| 要旨トップ | 目次 | 日本生態学会第65回全国大会 (2018年3月、札幌) 講演要旨
ESJ65 Abstract


一般講演(ポスター発表) P3-229  (Poster presentation)

霧ヶ峰高原の大規模防鹿柵設置がもたらす草原性昆虫及び植物多様性への保全効果

*中浜直之(東京大・総合文化), 岩崎貴也(神奈川大・理), 内田圭(横国大・環境情報), 小山明日香(東京大・農), 尾関雅章(長野県環境保全研), 須賀丈(長野県環境保全研)

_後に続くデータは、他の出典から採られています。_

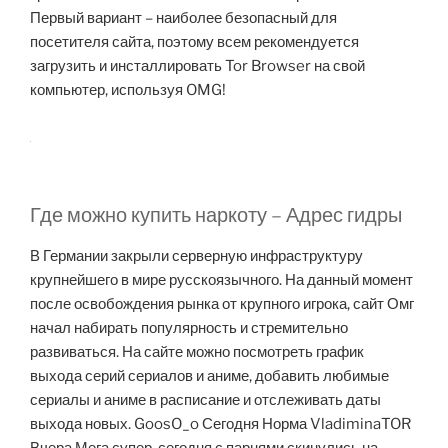
Первый вариант – наиболее безопасный для
посетителя сайта, поэтому всем рекомендуется
загрузить и инсталлировать Tor Browser на свой
компьютер, используя OMG!
Где можно купить наркоту – Адрес гидры
В Германии закрыли серверную инфраструктуру
крупнейшего в мире русскоязычного. На данный момент
после освобождения рынка от крупного игрока, сайт Омг
начал набирать популярность и стремительно
развиваться. На сайте можно посмотреть график
выхода серий сериалов и аниме, добавить любимые
сериалы и аниме в расписание и отслеживать даты
выхода новых. GoosO_o Сегодня Норма VladiminaTOR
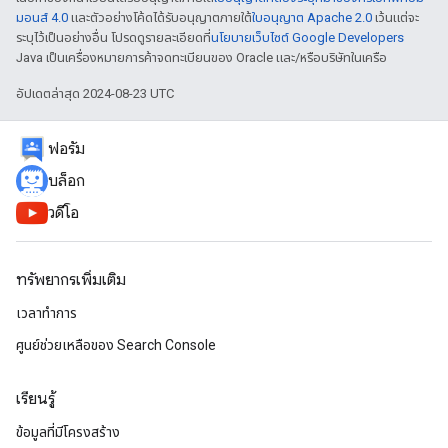
มอนส์ 4.0
และตัวอย่างโค้ดได้รับอนุญาตภายใต้
ใบอนุญาต Apache 2.0
เว้นแต่จะ
ระบุไว้เป็นอย่างอื่น โปรดดูรายละเอียดที่
นโยบายเว็บไซต์ Google Developers
Java เป็นเครื่องหมายการค้าจดทะเบียนของ Oracle และ/หรือบริษัทในเครือ
อัปเดตล่าสุด 2024-08-23 UTC
ฟอรัม
บล็อก
วิดีโอ
ทรัพยากรเพิ่มเติม
เวลาทำการ
ศูนย์ช่วยเหลือของ Search Console
เรียนรู้
ข้อมูลที่มีโครงสร้าง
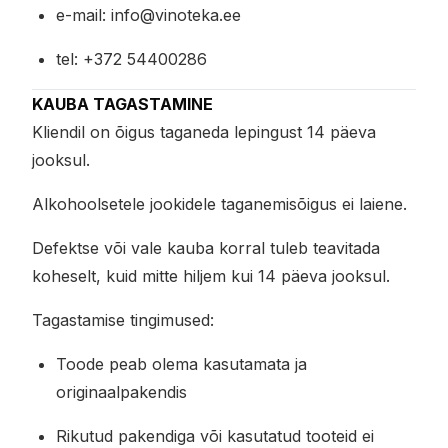
e-mail: info@vinoteka.ee
tel: +372 54400286
KAUBA TAGASTAMINE
Kliendil on õigus taganeda lepingust 14 päeva
jooksul.
Alkohoolsetele jookidele taganemisõigus ei laiene.
Defektse või vale kauba korral tuleb teavitada
koheselt, kuid mitte hiljem kui 14 päeva jooksul.
Tagastamise tingimused:
Toode peab olema kasutamata ja
originaalpakendis
Rikutud pakendiga või kasutatud tooteid ei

 近年のニホンジカの増加に伴う生態系被害や農林業被害が日本各地で多数報告されており、防鹿柵の設置やシカの個体数管理などの対策が各地でとられている。長野県霧ヶ峰高原では大規模な草原が広がり、そこに生育する様々な開花植物は観光資源として利用されているものの、2007年頃からニホンジカによる食害が報告されるようになった。そのため観光資源である花々を保全するために、大規模防鹿柵が同所的に複数設置されている。日本国内で草原生態系に大規模防鹿柵が設置される例は珍しく、霧ヶ峰高原は大規模防鹿柵の複数設置による草原性生物の保全効果の解明に適した地域であるといえる。
 そこで、2017年6月と8月に、長野県霧ヶ峰高原の大規模防鹿柵9か所で50mのライントランセクトを24本設置し(柵外12本、柵内12本)、土壌水分含量、開花植物の花数及び種数、マルハナバチ及びチョウ類の種数と個体数をカウントした。
 その結果、土壌水分含量については柵内外で有意差がなかった。開花植物の花数については、オオヨモギとメマツヨイグサを除くほぼ全種 (26種) で柵内のほうが有意に多いことが明らかとなった。飛翔中のチョウ類については柵の内外で個体数・種数ともに有意差がなかったものの、訪花中のチョウ類、マルハナバチ類については柵内で個体数・種数ともに有意に多かった。さらに、訪花中のチョウ類、マルハナバチ類の種数は開花植物種数と有意な正の相関をしていた。
 このように大規模防鹿柵の設置による各開花植物、チョウ類、マルハナバチ類の保全効果は極めて高いことが示された。今後は、より生物多様性保全効果の高い防鹿柵の設置方法を検討する予定である。